Is there a role for higher education institutions in general to play in fostering revolutionary technologies as they appear?Oh, sure! Aside from studying phenomena, which is actually a very important thing to do, and aside from building internets, social scientists at Carnegie Mellon and other institutions can tell society what the Internet is doing for us or to us. And you would expect the same sort of thing to be happening with mobile computing. There are many reasons why universities might be innovators in this area.

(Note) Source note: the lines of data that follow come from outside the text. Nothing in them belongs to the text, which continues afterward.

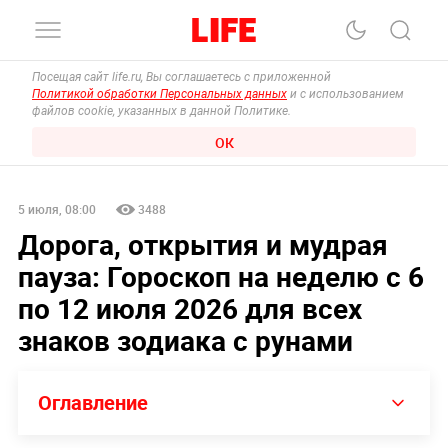
Посещая сайт life.ru, Вы соглашаетесь с приложенной
Политикой обработки Персональных данных
и с использованием
файлов cookie, указанных в данной Политике.
ОК
5 июля, 08:00
3488
Дорога, открытия и мудрая
пауза: Гороскоп на неделю с 6
по 12 июля 2026 для всех
знаков зодиака с рунами
Оглавление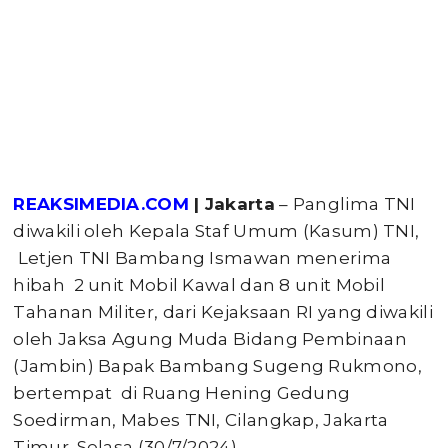
REAKSIMEDIA.COM
| Jakarta
– Panglima TNI
diwakili oleh Kepala Staf Umum (Kasum) TNI,
Letjen TNI Bambang Ismawan menerima
hibah 2 unit Mobil Kawal dan 8 unit Mobil
Tahanan Militer, dari Kejaksaan RI yang diwakili
oleh Jaksa Agung Muda Bidang Pembinaan
(Jambin) Bapak Bambang Sugeng Rukmono,
bertempat di Ruang Hening Gedung
Soedirman, Mabes TNI, Cilangkap, Jakarta
Timur. Selasa (30/7/2024).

For example, universities are full of young people, who typically own cell phones more than automobiles. And a discussion we just had was: How would cell phones that are aware of where you are all the time help you get along without an automobile? If you look at 18 year olds today, they generally don’t own cars, and they have been told incessantly about global warming and might not want to own cars. And they love using technology to communicate with each other. They might figure out whole new ways to conduct their lives using mobile devices and mobile communications.
And since a university represents a community of people who trust each other, a lot of social networking activity can happen. So one of the things we discuss is whether Carnegie Mellon or another university could greatly improve the quality of its carpooling and ride sharing systems using technology. The crucial components are that you have a location that people are trying to get to, and you also have a community of trust -- people who will get into cars with each other.
So, there are lots of ways in which universities, simply as communities, end up being the first places for the use of some technologies.
And instant messaging, which is very popular now all over the world, was being used by graduate students at Carnegie Mellon twenty or thirty years ago. They weren’t walking around with cell phones at the time, they were sitting in front of computers, but they were chatting with each other, and from the very beginning they discovered that that’s a very congenial way to communicate.